On Mark of the Ninja and Dismissing Stealth's Nuances

Full transparency, only played the first two and a half stages of Mark of the Ninja thus far (just shy of an hour) but...I just don't see it. Yes, it controls well and has that quality animation Klei does oh so well but the narrative thus far is extremely thin and I just don't feel compelled to keep playing.The gameplay is extremely derivative of Splinter Cell Convicion and Arkham Asylum. Yes, those systems have been translated successfully to 2D, but it just isn't entertaining enough on its own to keep me invested.

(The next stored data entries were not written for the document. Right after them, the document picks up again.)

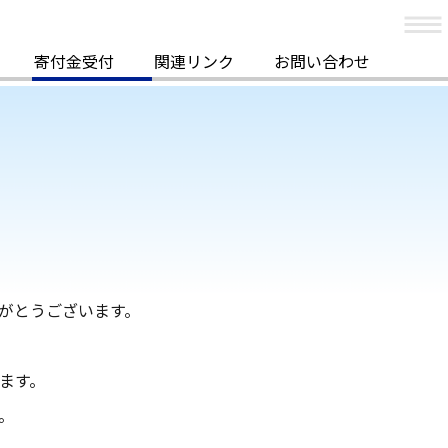
寄付金受付
関連リンク
お問い合わせ
がとうございます。
ます。
。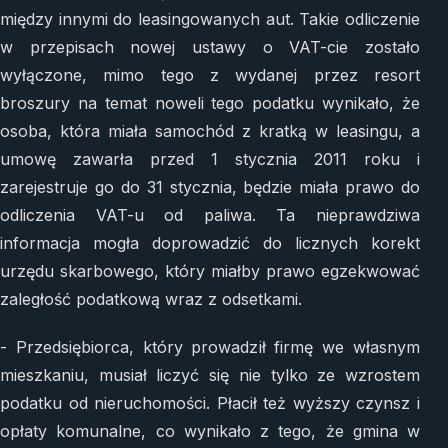
między innymi do leasingowanych aut. Takie odliczenie
w przepisach nowej ustawy o VAT-cie zostało
wyłączone, mimo tego z wydanej przez resort
broszury na temat noweli tego podatku wynikało, że
osoba, która miała samochód z kratką w leasingu, a
umowę zawarła przed 1 stycznia 2011 roku i
zarejestruje go do 31 stycznia, będzie miała prawo do
odliczenia VAT-u od paliwa. Ta nieprawdziwa
informacja mogła doprowadzić do licznych korekt
urzędu skarbowego, który miałby prawo egzekwować
zaległość podatkową wraz z odsetkami.
- Przedsiębiorca, który prowadził firmę we własnym
mieszkaniu, musiał liczyć się nie tylko ze wzrostem
podatku od nieruchomości. Płacił też wyższy czynsz i
opłaty komunalne, co wynikało z tego, że gmina w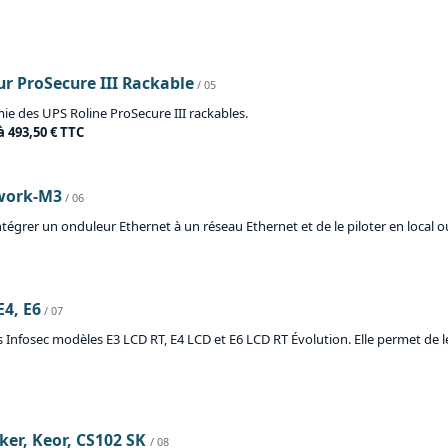
r ProSecure III Rackable
/ 05
ie des UPS Roline ProSecure III rackables.
à 493,50 € TTC
twork-M3
/ 06
grer un onduleur Ethernet à un réseau Ethernet et de le piloter en local ou 
E4, E6
/ 07
Infosec modèles E3 LCD RT, E4 LCD et E6 LCD RT Évolution. Elle permet de les
er, Keor, CS102 SK
/ 08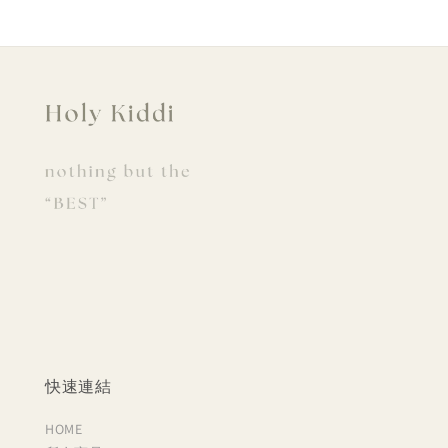
快速連結
HOME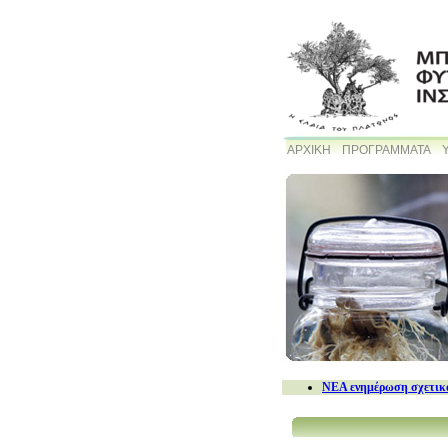
ΑΡΧΙΚΗ
ΠΡΟΓΡΑΜΜΑΤΑ
NEA ενημέρωση σχετικά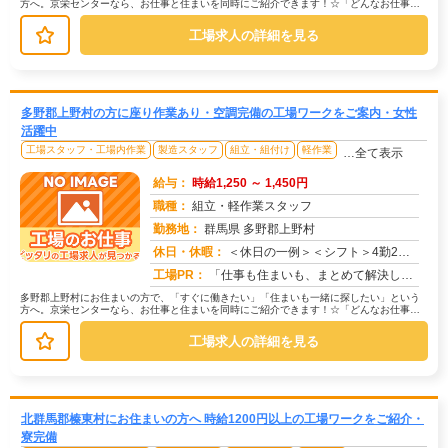
方へ。京栄センターなら、お仕事と住まいを同時にご紹介できます！☆「どんなお仕事が
あるの？」→ 製造・組立・検査・軽...
工場求人の詳細を見る
多野郡上野村の方に座り作業あり・空調完備の工場ワークをご案内・女性
活躍中
工場スタッフ・工場内作業
製造スタッフ
組立・組付け
軽作業
…全て表示
給与：
時給1,250 ～ 1,450円
職種：
組立・軽作業スタッフ
勤務地：
群馬県 多野郡上野村
休日・休暇：
＜休日の一例＞＜シフト＞4勤2休＜休日＞工場カレンダーによる★長期休暇あり★有給休暇あり※配属先により休日・勤務形...
求人番号：171628
工場PR：
「仕事も住まいも、まとめて解決したい！」そんなあなたを応援します。株式会社京栄センターでは、全国の工場求人をご紹介...
多野郡上野村にお住まいの方で、「すぐに働きたい」「住まいも一緒に探したい」という
方へ。京栄センターなら、お仕事と住まいを同時にご紹介できます！☆「どんなお仕事が
あるの？」→ 製造・組立・検査・軽...
工場求人の詳細を見る
北群馬郡榛東村にお住まいの方へ 時給1200円以上の工場ワークをご紹介・
寮完備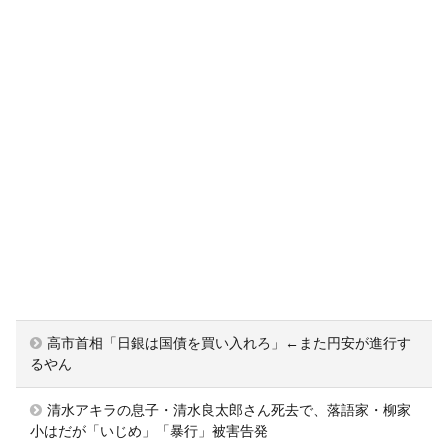
高市首相「日銀は国債を買い入れろ」←また円安が進行す
るやん
清水アキラの息子・清水良太郎さん死去で、落語家・柳家
小はだが「いじめ」「暴行」被害告発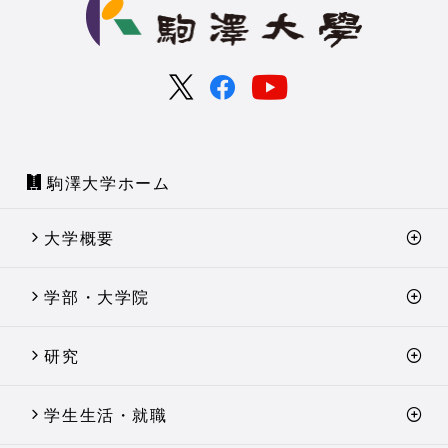
駒澤大学ホーム
大学概要
学部・大学院
研究
学生生活・就職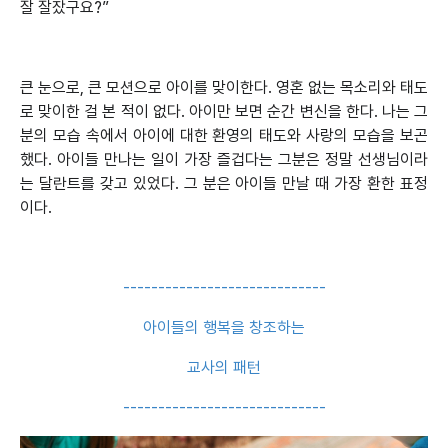
잘 잘잤구요?”
큰 눈으로, 큰 모션으로 아이를 맞이한다. 영혼 없는 목소리와 태도
로 맞이한 걸 본 적이 없다. 아이만 보면 순간 변신을 한다. 나는 그
분의 모습 속에서 아이에 대한 환영의 태도와 사랑의 모습을 보곤
했다. 아이들 만나는 일이 가장 즐겁다는 그분은 정말 선생님이라
는 달란트를 갖고 있었다. 그 분은 아이들 만날 때 가장 환한 표정
이다.
-----------------------------
아이들의 행복을 창조하는
교사의 패턴
-----------------------------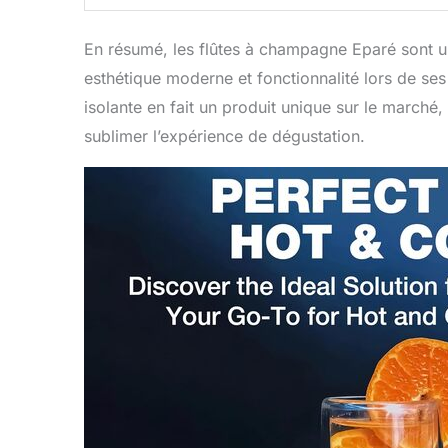
En résumé, les flûtes à champagne Eparé sont un
esthétique moderne et fonctionnalité lors de se
isolante en fait un produit unique sur le marché,
sublimer l’expérience de dégustation.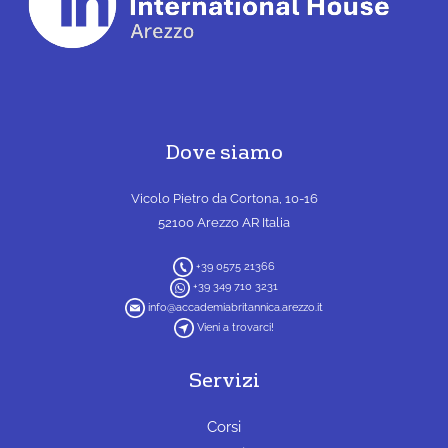
Dove siamo
Vicolo Pietro da Cortona, 10-16
52100 Arezzo AR Italia
+39 0575 21366
+39 349 710 3231
info@accademiabritannica.arezzo.it
Vieni a trovarci!
Servizi
Corsi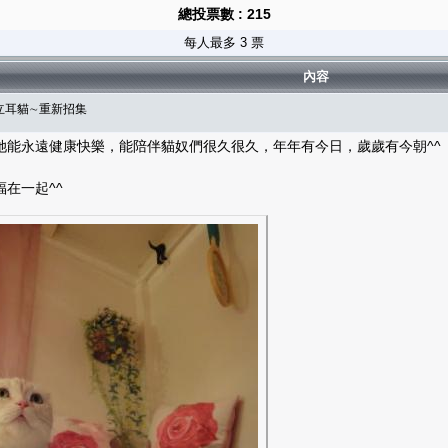
總投票數 : 215
每人最多 3 票
內容
＆立耳貓∼重新招集
她能永遠健康快樂，能陪伴貓奴們很久很久，年年有今日，歲歲有今朝^^
在一起^^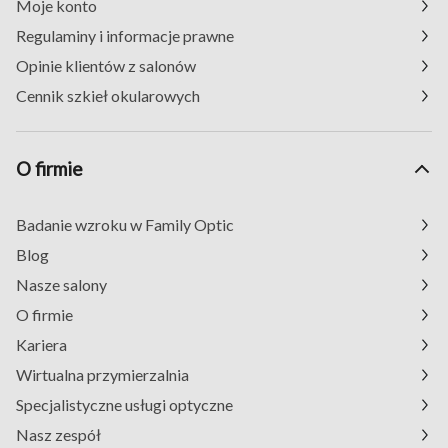
Moje konto
Regulaminy i informacje prawne
Opinie klientów z salonów
Cennik szkieł okularowych
O firmie
Badanie wzroku w Family Optic
Blog
Nasze salony
O firmie
Kariera
Wirtualna przymierzalnia
Specjalistyczne usługi optyczne
Nasz zespół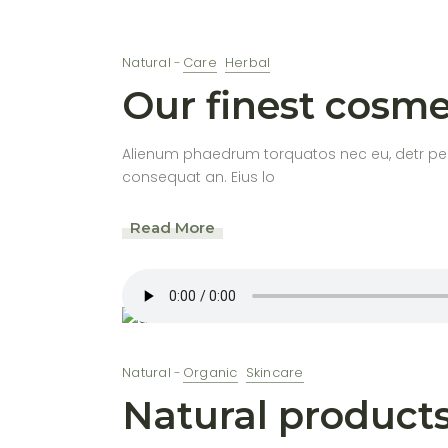
Natural
Care
Herbal
Our finest cosmet
Alienum phaedrum torquatos nec eu, detr periculi
consequat an. Eius lo
Read More
Natural
Organic
Skincare
Natural product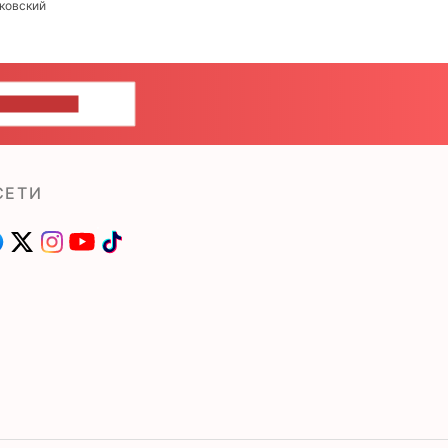
ковский
ШИТЕ НАМ
СЕТИ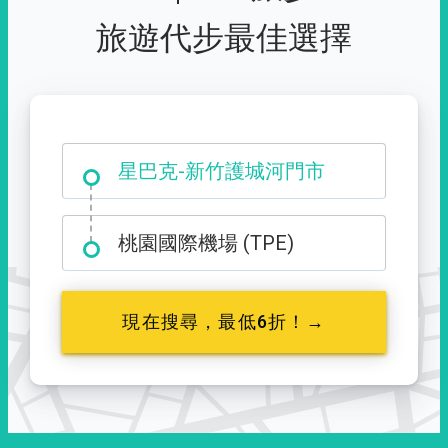
旅遊代步最佳選擇
大霸尖山登山口
星巴克-新竹護城河門市
桃園國際機場 (TPE)
現在搜尋，最低6折！→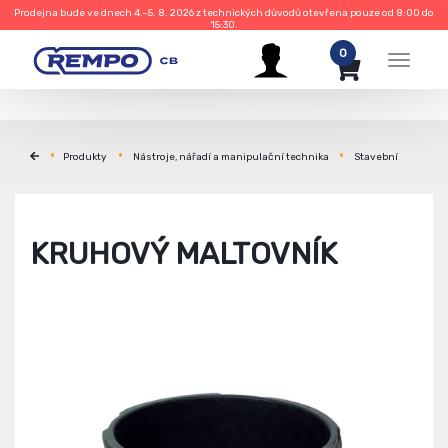
Prodejna bude ve dnech 4.–5. 8. 2026 z technických důvodů otevřena pouze od 8:00 do
15:30.
0
Menu
Produkty
Nástroje, nářadí a manipulační technika
Stavební
KRUHOVÝ MALTOVNÍK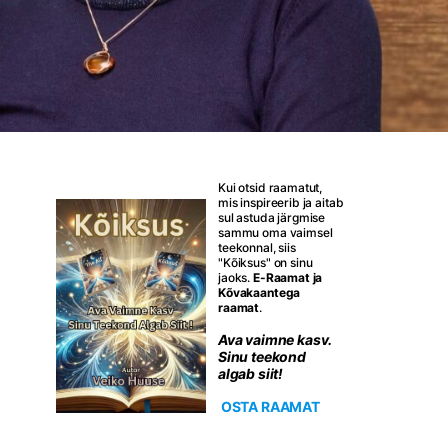
Kui otsid raamatut,
mis inspireerib ja aitab
sul astuda järgmise
sammu oma vaimsel
teekonnal, siis
"Kõiksus" on sinu
jaoks.
E-Raamat ja
Kõvakaantega
raamat
.
Ava vaimne kasv.
Sinu teekond
algab siit!
OSTA RAAMAT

Now, I mainly tried this out due to the seemingly (and now, in my mind, confirmed) hyperbolic praise given it by Brad and Patrick and I feel the disdain expressed towards 3D stealth games is pretty damn dismissive. See, Metal Gear Solid at least gives you a carrot on the end of that stick to keep you playing, its called a narrative. Its called characters. Writing, ya dig? Yes, this Ninja game is less clunky in a pure mechanical sense but it also has a bit of a soulless vibe to it, if I may be so bold. There is nothing here beyond the base mechanics. Brad even says he wouldn't mind if it was stick figures, its the mechanics of the gameplay that make this fun to those not looking for anything more. Now, if you want to go ahead and compare this to mechanically focused games like a Super Meat Boy or a Pac-Man Championship Edition or N+, go ahead. But to dismiss an entire genre's merits in terms of marrying narrative with gameplay and questioning the use of violence in mechanical ways by giving you compelling reasons NOT to kill people (an avenue this game doesn't really cater to what with its emphasis on violent animations and lack of rewards for avoiding enemies), as well as inventing several of the systems this game incorporates just seems gross to me. Credit where credit is due. This game is less ambitious in every sense, yet it receives unapologetic praise in spite of those other games. Yet another illustration of the prioritization of the most basic aspects of game design over the loftier ambitions Giant Bomb, and game media at large, seems to favor.